Expressões usadas pelas polacas judias deram origem a palavras hoje muito populares no Brasil. Quando suspeitavam que um cliente tinha doença venérea, diziam ein krenke("doença", em iídiche), que acabou se transformando em "encrenca". E, quando a polícia dava incertas nos bordéis, elas gritavam sacana ("polícia") - que virou "sacanagem". Mal vistas na sociedade, as polacas não freqüentavam os mesmos lugares que seus conterrâneos e eram segregadas até no cemitério. Sem falar o novo idioma e vivendo no submundo de um país estrangeiro, restou a elas se fecharem em entidades próprias para manter sua cultura. No Brasil, a primeira foi a Associação Beneficente Funerária Israelita(ABFRI), no Rio, em 1906. Objetivos: criar uma sinagoga, adquirir um cemitério, dar educação aos filhos das associadas e prestar assistência a doentes e idosos. "Era uma prova de que as polacas estavam aqui há algum tempo, já tinham família e se preocupavam com a velhice", aponta Beatriz Kushnir, que pesquisou documentos de associações do Rio, São Paulo, Santos, Buenos Aires e Nova York. O zelo pela tradição é traço comum. Contratavam cantores para conduzir os serviços religiosos em suas sinagogas e seguiam os feriados judaicos. Entre elas, falavam em iídiche (mistura de hebraico e alemão, falada por judeus da Europa Oriental).
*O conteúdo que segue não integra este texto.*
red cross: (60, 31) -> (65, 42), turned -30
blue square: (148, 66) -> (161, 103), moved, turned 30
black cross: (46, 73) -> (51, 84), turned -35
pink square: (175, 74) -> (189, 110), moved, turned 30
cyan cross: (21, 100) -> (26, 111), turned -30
A associação deixou de existir em 1968, por falta de recursos. As sócias ainda vivas estavam doentes ou muito idosas. As atas de reuniões obtidas por Beatriz revelam que, em seus 62 anos de existência, a entidade teve 1030 membros. As polacas de São Paulo fundaram a Sociedade Religiosa e Beneficente Israelita(SFRBI) em 1924 e, quatro anos depois, inauguraram o Cemitério Chora Menino, no Butantã. Segundo o Departamento de Cemitérios da Prefeitura, até 1971 ocorreram ali 233 enterros, mas o número de integrantes da associação sepultados lá deve ser bem maior. Na pesquisa, a historiadora encontrou o nome de 255 sócios da SFRBI.
De origem humilde, as polacas trabalhavam quase sempre no baixo meretrício - locais de prostituição freqüentados por quem tinha poucos recursos. Nos cabarés e bordéis de luxo, a soberania era das francesas, que exerciam na época grande fascínio no imaginário masculino. Atentas a esse fato, algumas judias aprendiam palavras em francês para tentar melhorar de vida.
Motorista de lotação e sambista, o cantor Moreira da Silva namorou por 18 anos uma polaca: a russa Estera Gladkowicer, que chegou ao Brasil com 20 anos em 1927, foi dona de bordel no Mangue e se matou em 68, ingerindo barbitúricos. Para ela, Moreira compôs Judia Rara:
"A rosa não se compara / A essa judia rara / Criada no meu país / Rosa de amor sem espinhos / Diz que são meus seus carinhos / E eu sou um homem feliz".
As polacas também estão presentes na letra de Mestre-Sala dos Mares, homenagem de João Bosco e Aldir Blanc a João Cândido, o Almirante Negro, líder da Revolta da Chibata (1910):
"Foi saudado no porto pelas mocinhas francesas, jovens polacas e por batalhões de mulatas".
Outra referência é o poema Balada do Mangue, de Vinícius de Moraes, publicado em 1946:
"Glabras, glúteas caftinas/Embebidas em jasmim/Jogando cantos felizes/Em perspectivas sem fim./Cantais maternais hienas/Canções de caftinizar/Gordas polacas serenas/Sempre prestes a chorar".